[Source data — start]

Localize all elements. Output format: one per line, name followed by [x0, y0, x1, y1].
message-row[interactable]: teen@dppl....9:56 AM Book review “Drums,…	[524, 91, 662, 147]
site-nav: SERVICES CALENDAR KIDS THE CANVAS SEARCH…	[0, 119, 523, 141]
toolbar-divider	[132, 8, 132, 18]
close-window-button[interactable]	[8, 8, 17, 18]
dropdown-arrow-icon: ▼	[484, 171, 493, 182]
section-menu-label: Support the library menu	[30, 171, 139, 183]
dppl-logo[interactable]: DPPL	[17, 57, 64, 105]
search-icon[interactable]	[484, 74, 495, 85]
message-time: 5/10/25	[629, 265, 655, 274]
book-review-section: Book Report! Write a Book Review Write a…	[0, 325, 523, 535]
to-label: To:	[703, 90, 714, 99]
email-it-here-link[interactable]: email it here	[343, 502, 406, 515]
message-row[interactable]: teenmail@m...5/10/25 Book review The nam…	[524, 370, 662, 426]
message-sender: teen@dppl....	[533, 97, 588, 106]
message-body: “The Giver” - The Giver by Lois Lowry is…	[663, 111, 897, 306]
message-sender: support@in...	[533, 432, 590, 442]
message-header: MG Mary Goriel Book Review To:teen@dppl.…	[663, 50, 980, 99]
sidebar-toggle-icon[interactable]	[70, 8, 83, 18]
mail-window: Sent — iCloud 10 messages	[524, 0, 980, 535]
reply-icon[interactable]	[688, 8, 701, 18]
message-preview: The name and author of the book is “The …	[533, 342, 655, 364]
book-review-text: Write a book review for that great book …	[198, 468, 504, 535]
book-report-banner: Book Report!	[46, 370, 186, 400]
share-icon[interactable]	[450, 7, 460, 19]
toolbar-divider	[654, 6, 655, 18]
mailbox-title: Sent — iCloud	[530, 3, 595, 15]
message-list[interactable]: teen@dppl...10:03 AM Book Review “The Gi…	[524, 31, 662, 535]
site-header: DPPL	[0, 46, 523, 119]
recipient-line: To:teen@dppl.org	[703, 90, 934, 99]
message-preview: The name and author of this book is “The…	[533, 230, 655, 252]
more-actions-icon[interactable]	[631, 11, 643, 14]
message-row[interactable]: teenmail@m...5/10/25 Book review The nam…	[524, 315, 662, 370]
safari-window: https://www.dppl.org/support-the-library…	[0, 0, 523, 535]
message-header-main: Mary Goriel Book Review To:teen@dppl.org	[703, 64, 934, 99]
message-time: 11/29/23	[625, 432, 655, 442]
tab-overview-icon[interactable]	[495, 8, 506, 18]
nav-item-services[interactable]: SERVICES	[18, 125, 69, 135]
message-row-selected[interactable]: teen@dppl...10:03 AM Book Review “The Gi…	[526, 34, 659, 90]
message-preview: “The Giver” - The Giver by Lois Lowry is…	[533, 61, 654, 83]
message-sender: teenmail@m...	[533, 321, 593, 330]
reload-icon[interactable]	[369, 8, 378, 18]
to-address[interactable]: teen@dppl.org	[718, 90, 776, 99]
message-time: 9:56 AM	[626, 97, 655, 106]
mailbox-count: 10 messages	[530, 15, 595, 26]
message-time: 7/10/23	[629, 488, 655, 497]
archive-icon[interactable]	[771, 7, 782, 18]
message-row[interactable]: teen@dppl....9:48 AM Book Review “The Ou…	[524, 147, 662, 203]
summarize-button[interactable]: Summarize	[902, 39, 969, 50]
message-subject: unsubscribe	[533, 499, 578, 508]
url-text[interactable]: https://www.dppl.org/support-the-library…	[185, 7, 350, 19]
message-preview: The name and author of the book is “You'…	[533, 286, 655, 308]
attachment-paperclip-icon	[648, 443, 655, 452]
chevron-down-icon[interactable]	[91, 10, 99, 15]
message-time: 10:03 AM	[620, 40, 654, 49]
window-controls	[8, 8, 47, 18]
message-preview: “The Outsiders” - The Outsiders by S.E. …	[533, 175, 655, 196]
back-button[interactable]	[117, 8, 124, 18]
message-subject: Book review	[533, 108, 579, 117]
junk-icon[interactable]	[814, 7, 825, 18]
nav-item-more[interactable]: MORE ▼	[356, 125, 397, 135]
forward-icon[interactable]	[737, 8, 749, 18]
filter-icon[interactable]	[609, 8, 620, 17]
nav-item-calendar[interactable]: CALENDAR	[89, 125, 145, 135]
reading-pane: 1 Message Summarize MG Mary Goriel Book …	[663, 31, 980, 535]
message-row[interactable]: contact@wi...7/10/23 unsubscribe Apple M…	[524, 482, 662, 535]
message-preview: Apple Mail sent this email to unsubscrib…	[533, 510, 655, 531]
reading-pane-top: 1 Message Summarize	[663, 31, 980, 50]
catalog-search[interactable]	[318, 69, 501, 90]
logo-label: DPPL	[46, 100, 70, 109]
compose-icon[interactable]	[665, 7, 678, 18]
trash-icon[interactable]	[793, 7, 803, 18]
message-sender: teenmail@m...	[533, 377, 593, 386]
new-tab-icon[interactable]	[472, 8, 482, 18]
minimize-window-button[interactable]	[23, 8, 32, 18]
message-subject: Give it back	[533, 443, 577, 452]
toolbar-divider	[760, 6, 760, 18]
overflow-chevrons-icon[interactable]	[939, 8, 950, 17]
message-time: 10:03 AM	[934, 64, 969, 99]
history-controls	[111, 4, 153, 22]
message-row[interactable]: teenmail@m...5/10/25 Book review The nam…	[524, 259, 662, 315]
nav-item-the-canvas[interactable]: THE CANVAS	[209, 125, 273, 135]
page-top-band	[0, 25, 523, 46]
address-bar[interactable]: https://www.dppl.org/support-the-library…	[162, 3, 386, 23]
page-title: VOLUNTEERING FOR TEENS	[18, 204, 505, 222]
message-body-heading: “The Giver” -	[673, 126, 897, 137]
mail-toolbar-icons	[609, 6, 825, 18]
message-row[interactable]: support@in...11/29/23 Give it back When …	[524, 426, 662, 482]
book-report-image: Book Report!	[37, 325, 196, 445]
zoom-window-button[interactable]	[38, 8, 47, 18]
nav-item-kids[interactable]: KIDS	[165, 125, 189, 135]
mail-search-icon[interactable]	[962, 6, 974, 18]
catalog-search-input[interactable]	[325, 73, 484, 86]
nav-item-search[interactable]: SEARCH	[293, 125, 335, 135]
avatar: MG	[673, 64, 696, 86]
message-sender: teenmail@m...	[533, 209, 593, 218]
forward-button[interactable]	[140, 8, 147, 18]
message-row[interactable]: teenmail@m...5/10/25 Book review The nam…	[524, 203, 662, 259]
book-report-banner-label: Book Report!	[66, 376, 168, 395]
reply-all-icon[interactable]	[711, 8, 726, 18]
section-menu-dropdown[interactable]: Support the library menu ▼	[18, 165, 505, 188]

[Source data — finish]

# [About this exercise]
For the records above, state the number of lines that contain "page", and provide nothing further.

# [Written reply]
2